● RECORDS FOR PROCESSING:

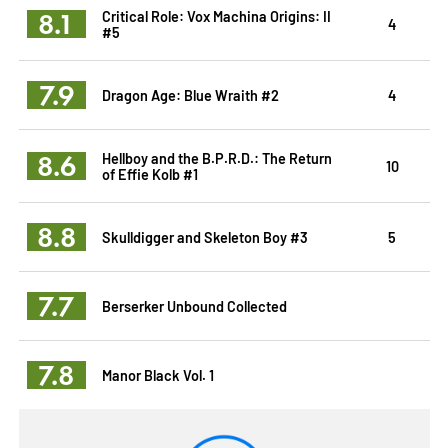
8.1
Critical Role: Vox Machina Origins: II
4
#5
7.9
Dragon Age: Blue Wraith #2
4
8.6
Hellboy and the B.P.R.D.: The Return
10
of Effie Kolb #1
8.8
Skulldigger and Skeleton Boy #3
5
7.7
Berserker Unbound Collected
7.8
Manor Black Vol. 1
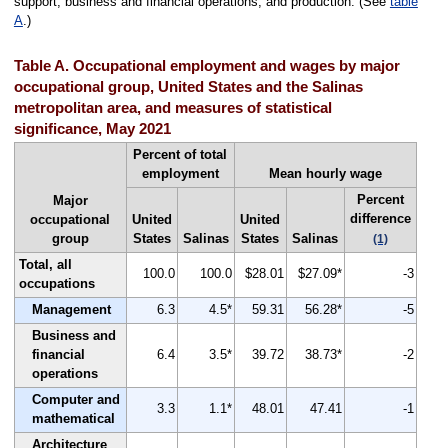
support, business and financial operations, and production. (See
table
A
.)
Table A. Occupational employment and wages by major
occupational group, United States and the Salinas
metropolitan area, and measures of statistical
significance, May 2021
Percent of total
employment
Mean hourly wage
Percent
Major
difference
occupational
United
United
group
States
Salinas
States
Salinas
(1)
Total, all
100.0
100.0
$28.01
$27.09*
-3
occupations
Management
6.3
4.5*
59.31
56.28*
-5
Business and
financial
6.4
3.5*
39.72
38.73*
-2
operations
Computer and
3.3
1.1*
48.01
47.41
-1
mathematical
Architecture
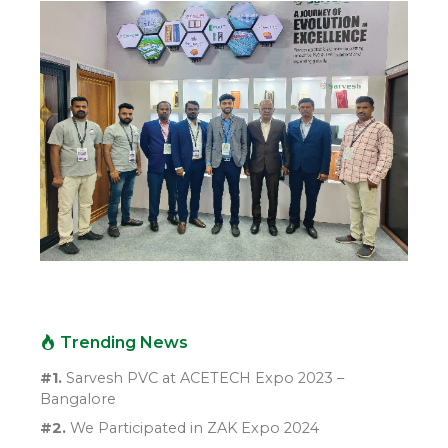
Trending News
#1.
Sarvesh PVC at ACETECH Expo 2023 –
Bangalore
#2.
We Participated in ZAK Expo 2024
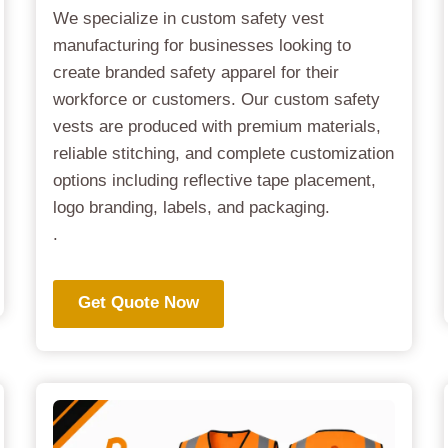
We specialize in custom safety vest
manufacturing for businesses looking to
create branded safety apparel for their
workforce or customers. Our custom safety
vests are produced with premium materials,
reliable stitching, and complete customization
options including reflective tape placement,
logo branding, labels, and packaging.
.
Get Quote Now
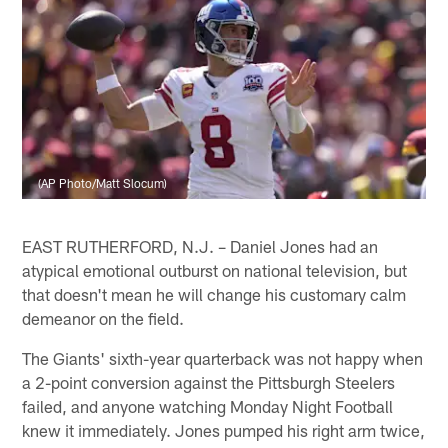
(AP Photo/Matt Slocum)
EAST RUTHERFORD, N.J. – Daniel Jones had an
atypical emotional outburst on national television, but
that doesn't mean he will change his customary calm
demeanor on the field.
The Giants' sixth-year quarterback was not happy when
a 2-point conversion against the Pittsburgh Steelers
failed, and anyone watching Monday Night Football
knew it immediately. Jones pumped his right arm twice,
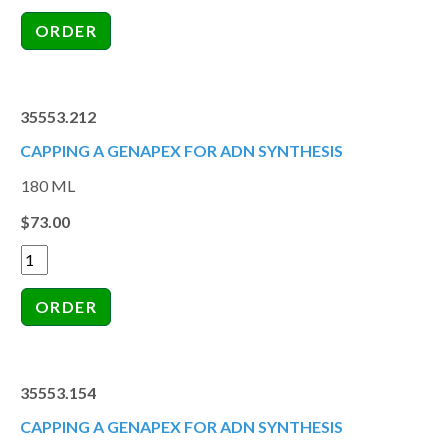
35553.212
CAPPING A GENAPEX FOR ADN SYNTHESIS
180 ML
$73.00
35553.154
CAPPING A GENAPEX FOR ADN SYNTHESIS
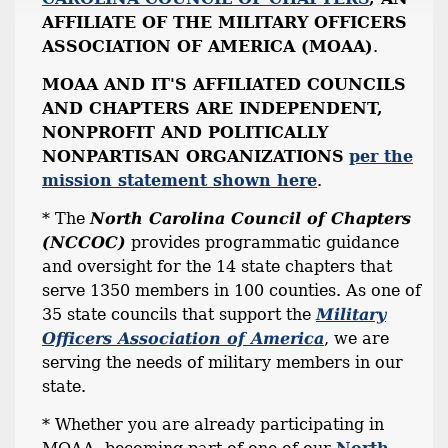
AFFILIATE OF THE MILITARY OFFICERS
ASSOCIATION OF AMERICA (MOAA)
.
MOAA AND IT'S AFFILIATED COUNCILS
AND CHAPTERS ARE INDEPENDENT,
NONPROFIT AND POLITICALLY
NONPARTISAN ORGANIZATIONS
per the
mission statement shown here
.
* The
North Carolina Council of Chapters
(NCCOC)
provides programmatic guidance
and oversight for the 14 state chapters that
serve 1350 members in 100 counties. As one of
35 state councils that support the
Military
Officers Association of America
, we are
serving the needs of military members in our
state.
* Whether you are already participating in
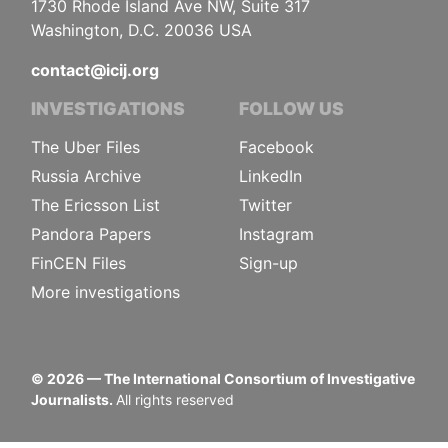
1730 Rhode Island Ave NW, Suite 317
Washington, D.C. 20036 USA
contact@icij.org
INVESTIGATIONS
FOLLOW US
The Uber Files
Facebook
Russia Archive
LinkedIn
The Ericsson List
Twitter
Pandora Papers
Instagram
FinCEN Files
Sign-up
More investigations
©
2026
— The International Consortium of Investigative
Journalists.
All rights reserved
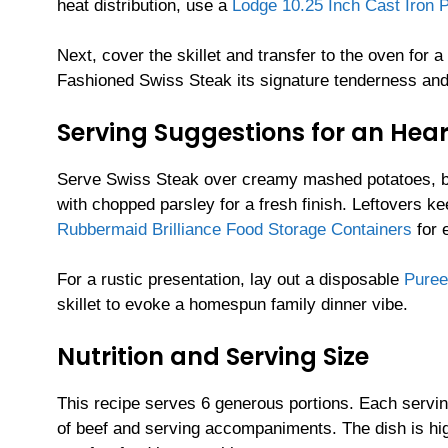
heat distribution, use a
Lodge 10.25 Inch Cast Iron 
Next, cover the skillet and transfer to the oven for
Fashioned Swiss Steak its signature tenderness an
Serving Suggestions for an Hea
Serve Swiss Steak over creamy mashed potatoes, butt
with chopped parsley for a fresh finish. Leftovers k
Rubbermaid Brilliance Food Storage Containers
for 
For a rustic presentation, lay out a disposable
Puree
skillet to evoke a homespun family dinner vibe.
Nutrition and Serving Size
This recipe serves 6 generous portions. Each servin
of beef and serving accompaniments. The dish is hig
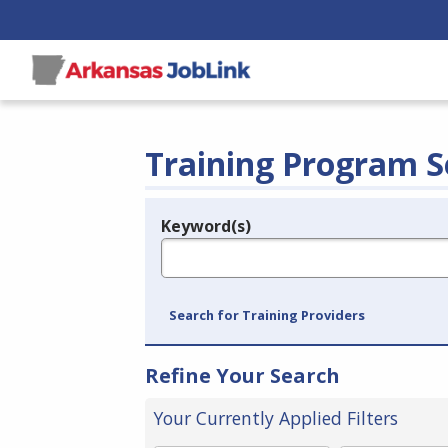
Training Program S
Keyword(s)
Legend
e.g., provider name, FEIN, provider ID, etc.
Search for Training Providers
Refine Your Search
Your Currently Applied Filters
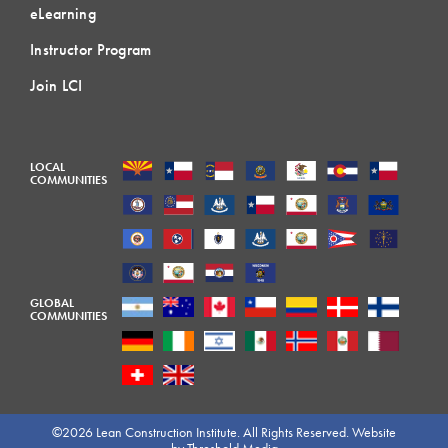
eLearning
Instructor Program
Join LCI
LOCAL
COMMUNITIES
GLOBAL
COMMUNITIES
©2026 Lean Construction Institute. All Rights Reserved. Website
by
Threshold Media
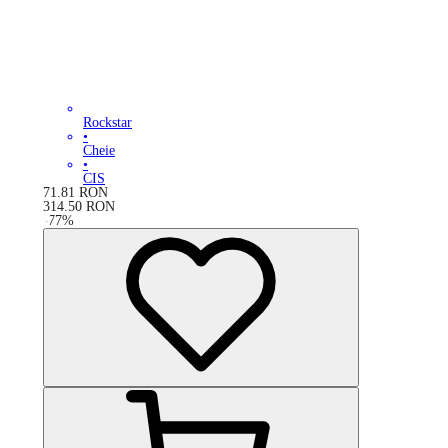
Rockstar
•
Cheie
•
CIS
71.81
RON
314.50
RON
-
77
%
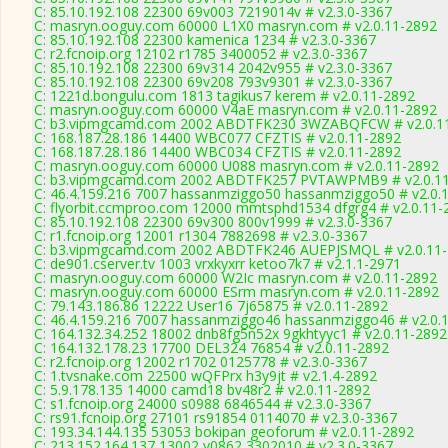
C: 85.10.192.108 22300 69v003 7219014v # v2.3.0-3367
C: masryn.ooguy.com 60000 L1X0 masryn.com # v2.0.11-2892
C: 85.10.192.108 22300 kamenica 1234 # v2.3.0-3367
C: r2.fcnoip.org 12102 r1785 3400052 # v2.3.0-3367
C: 85.10.192.108 22300 69v314 2042v955 # v2.3.0-3367
C: 85.10.192.108 22300 69v208 793v9301 # v2.3.0-3367
C: 1221d.bongulu.com 1813 tagikus7 kerem # v2.0.11-2892
C: masryn.ooguy.com 60000 V4aE masryn.com # v2.0.11-2892
C: b3.vipmgcamd.com 2002 ABDTFK230 3WZABQFCW # v2.0.1
C: 168.187.28.186 14400 WBC077 CFZTIS # v2.0.11-2892
C: 168.187.28.186 14400 WBC034 CFZTIS # v2.0.11-2892
C: masryn.ooguy.com 60000 U088 masryn.com # v2.0.11-2892
C: b3.vipmgcamd.com 2002 ABDTFK257 PVTAWPMB9 # v2.0.1
C: 46.4.159.216 7007 hassanmziggo50 hassanmziggo50 # v2.0.
C: flyorbit.ccmproo.com 12000 mmtsphd1534 dfgrg4 # v2.0.11-
C: 85.10.192.108 22300 69v300 800v1999 # v2.3.0-3367
C: r1.fcnoip.org 12001 r1304 7882698 # v2.3.0-3367
C: b3.vipmgcamd.com 2002 ABDTFK246 AUEPJSMQL # v2.0.11
C: de901.cserver.tv 1003 vrxkyxrr ketoo7k7 # v2.1.1-2971
C: masryn.ooguy.com 60000 W2Ic masryn.com # v2.0.11-2892
C: masryn.ooguy.com 60000 ESrm masryn.com # v2.0.11-2892
C: 79.143.186.86 12222 User16 7j65875 # v2.0.11-2892
C: 46.4.159.216 7007 hassanmziggo46 hassanmziggo46 # v2.0.
C: 164.132.34.252 18002 dnb8fg5n52x 9gkhtyyc1 # v2.0.11-2892
C: 164.132.178.23 17700 DEL324 76854 # v2.0.11-2892
C: r2.fcnoip.org 12002 r1702 0125778 # v2.3.0-3367
C: 1.tvsnake.com 22500 wQFPrx h3y9jt # v2.1.4-2892
C: 5.9.178.135 14000 camd18 bv48r2 # v2.0.11-2892
C: s1.fcnoip.org 24000 s0988 6846544 # v2.3.0-3367
C: rs91.fcnoip.org 27101 rs91854 0114070 # v2.3.0-3367
C: 193.34.144.135 53053 bokipan geoforum # v2.0.11-2892
C: 213.152.164.137 13002 v0862 3302010 # v2.3.0-3367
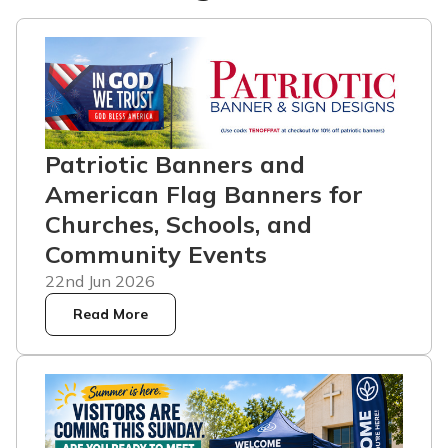
Patriotic Banners and
American Flag Banners for
Churches, Schools, and
Community Events
22nd Jun 2026
Read More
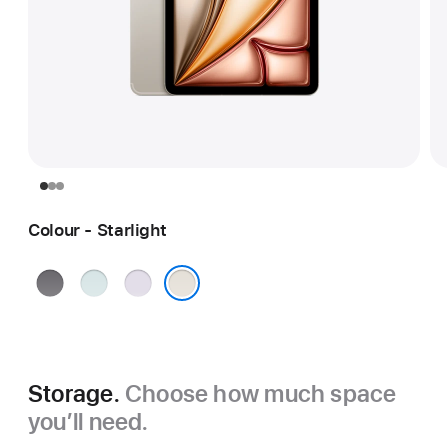
Colour - Starlight
Space
Blue
Purple
Grey
Starlight
Storage.
Choose how much space
you’ll need.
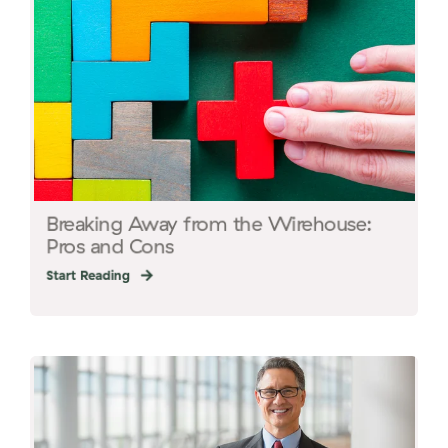
Breaking Away from the Wirehouse:
Pros and Cons
Start Reading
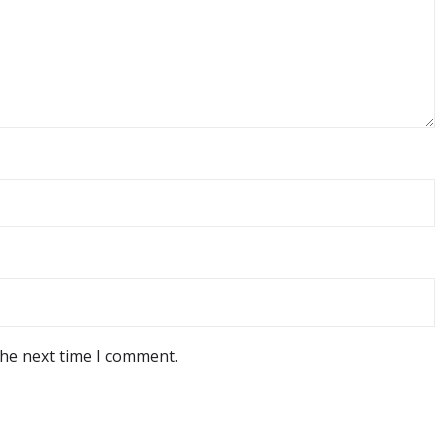
the next time I comment.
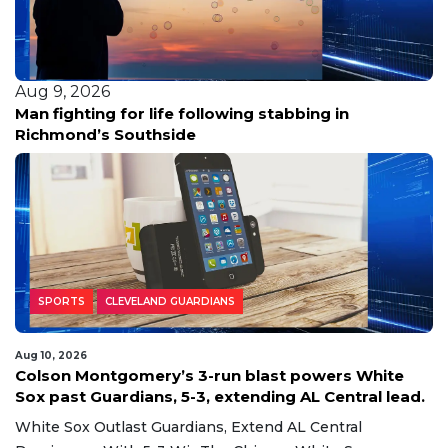
Aug 9, 2026
Man fighting for life following stabbing in
Richmond’s Southside
SPORTS
CLEVELAND GUARDIANS
Aug 10, 2026
Colson Montgomery’s 3-run blast powers White
Sox past Guardians, 5-3, extending AL Central lead.
White Sox Outlast Guardians, Extend AL Central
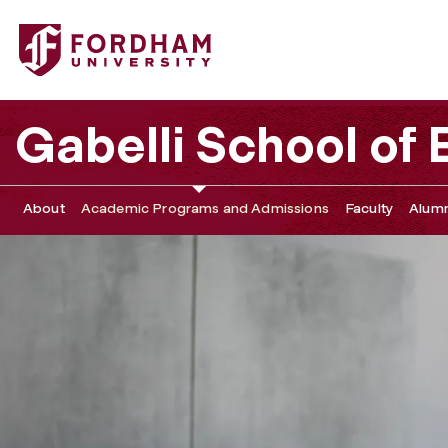
Fordham University - MSSMC Academic Advising, Career
Gabelli School of
About
Academic Programs and Admissions
Faculty
Alumn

● WORK TASK:
Copy each line of the data that contains the word "support", leaving the other lines out.

● WRITTEN SOLUTION:
support, business and financial operations, and production. (See
35 state councils that support the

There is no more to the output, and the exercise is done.